With regards to the “golden hour”, paramedics are highly trained and can often provide the immediate care required to allow the extra journey time for patients to be treated at the most appropriate hospital. WAST is finalising a review of ambulance capacity and has acknowledged the need for a greater degree of paramedic support in West Wales. This, together with the new hospital, will help avoid ambulance waits and give greater access to paramedic support across our communities. Some emergencies would also see the response of clinicians, including consultants, at the scene from the EMRTS.

We have a Major Trauma Network across South Wales, West Wales and Powys to transfer patients rapidly to the Major Trauma Centre in Cardiff. We continue to see advances in provision from emergency services in Wales, such as the extension of the Wales Air Ambulance to a 24/7 service since July 2020. The development of the new hospital will not change this.

By making improvements to our staffing challenges and the safety of our specialist services through the new Urgent and Planned Care Hospital, we will also have more senior, specialist doctors available at the front door for quicker access and all the support services needed.

For other medical conditions, our plans will be designed around the need to attain clinical standards (such as door to needle times for Stroke) and we are confident we can achieve that.

Our modelling takes account of the significant increase in the population through tourism over the summer. A new, bigger hospital will provide greater resilience for the small number of visitors who require hospital treatment.

The on-going expansion of community based care (minor injuries clinics, community pharmacy etc) will improve access for tourists and local people alike, as these are the services tourists most often need.

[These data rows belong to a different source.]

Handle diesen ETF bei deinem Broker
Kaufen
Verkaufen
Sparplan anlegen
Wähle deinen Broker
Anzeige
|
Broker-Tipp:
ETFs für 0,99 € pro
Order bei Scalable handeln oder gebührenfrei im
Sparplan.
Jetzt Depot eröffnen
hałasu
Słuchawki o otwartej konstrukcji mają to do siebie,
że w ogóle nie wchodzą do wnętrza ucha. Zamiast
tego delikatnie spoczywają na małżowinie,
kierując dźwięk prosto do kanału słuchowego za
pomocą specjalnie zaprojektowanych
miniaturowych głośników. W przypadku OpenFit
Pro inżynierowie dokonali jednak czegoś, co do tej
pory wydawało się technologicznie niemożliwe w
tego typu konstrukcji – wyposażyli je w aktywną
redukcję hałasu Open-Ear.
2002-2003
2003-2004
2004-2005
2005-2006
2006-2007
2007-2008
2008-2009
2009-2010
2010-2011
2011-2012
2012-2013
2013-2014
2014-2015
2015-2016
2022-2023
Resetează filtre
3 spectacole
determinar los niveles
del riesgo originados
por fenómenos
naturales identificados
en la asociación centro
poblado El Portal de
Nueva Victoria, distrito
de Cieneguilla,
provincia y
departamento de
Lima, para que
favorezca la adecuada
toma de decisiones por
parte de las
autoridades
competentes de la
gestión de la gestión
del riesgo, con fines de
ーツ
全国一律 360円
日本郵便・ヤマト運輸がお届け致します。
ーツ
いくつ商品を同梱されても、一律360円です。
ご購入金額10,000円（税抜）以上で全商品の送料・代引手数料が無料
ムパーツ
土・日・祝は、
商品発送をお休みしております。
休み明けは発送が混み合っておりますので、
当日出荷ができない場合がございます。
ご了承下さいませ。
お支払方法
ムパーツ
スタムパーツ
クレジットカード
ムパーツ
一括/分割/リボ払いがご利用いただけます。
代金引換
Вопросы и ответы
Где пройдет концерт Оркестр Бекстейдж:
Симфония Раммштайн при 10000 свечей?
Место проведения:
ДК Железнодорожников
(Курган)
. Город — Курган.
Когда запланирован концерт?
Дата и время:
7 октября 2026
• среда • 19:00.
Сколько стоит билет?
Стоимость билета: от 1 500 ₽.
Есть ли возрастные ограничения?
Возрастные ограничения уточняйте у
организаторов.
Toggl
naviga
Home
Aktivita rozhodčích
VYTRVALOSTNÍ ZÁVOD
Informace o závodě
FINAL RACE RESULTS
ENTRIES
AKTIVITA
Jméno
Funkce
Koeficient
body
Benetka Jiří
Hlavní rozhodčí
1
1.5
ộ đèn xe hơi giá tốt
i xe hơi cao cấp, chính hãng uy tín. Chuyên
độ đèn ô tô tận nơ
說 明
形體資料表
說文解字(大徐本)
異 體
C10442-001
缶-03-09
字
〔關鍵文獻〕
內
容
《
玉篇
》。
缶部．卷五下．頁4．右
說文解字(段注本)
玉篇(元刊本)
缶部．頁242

Public transport is a key concern for us and something we are working with Welsh Government on to ensure we have a well-developed public transport infrastructure in place to support our plans. Many of our residents already travel for care and we are extremely grateful to supportive networks of families, friends and the third sector who already assist.

We continue to work closely with WAST, Local Authorities and the Third Sector to consider how transport services can be developed in the future to meet the needs of our patients, particularly those who are vulnerable or come from areas of high deprivation

With the planned shift to care closer to people’s homes and communities we also aim to limit the occasions when people would have to travel for more specialist care and, for Pembrokeshire residents in particular, we are actually bringing a range of services currently only provided at Glangwili Hospital in Carmarthen further West.

Our health services are stretched to the absolute limit in West Wales. Overall, we are efficient and effective as a Health Board, but our estates footprint drives a way of resourcing, deploying and delivering services that adds an additional, unnecessary financial burden on to the tax payers in West Wales.

Historically, West Wales has received significantly less capital investment than other NHS Health Boards in Wales. Our programme business case proposes an investment of around 1.3billion pounds to fundamentally transform the health care system in one of the poorest regions of Wales.

Beyond health and care services, our plan represents a once in a generation opportunity for economic regeneration. We will create opportunities for trade apprentices, increase our current health apprentice cadre, use local food supplies, local materials; for example, a Biophilic healing design for the new hospital blending with the beautiful natural environment of West Wales designed and developed by local people for local people.

The past two decades have been defined by service fragility and uncertainty. The decision for us today is whether we pass that uncertainty and fragility on to future generations, or act now to secure the long-term future for health care in West Wales. There is an urgency to make progress now to limit the length of time the uncertainty and fragility persist in West Wales.

Our strategy represents a once in a generation opportunity to both invest in the west whilst at the same time securing a modern 21st century health care service the people and communities of West Wales deserve.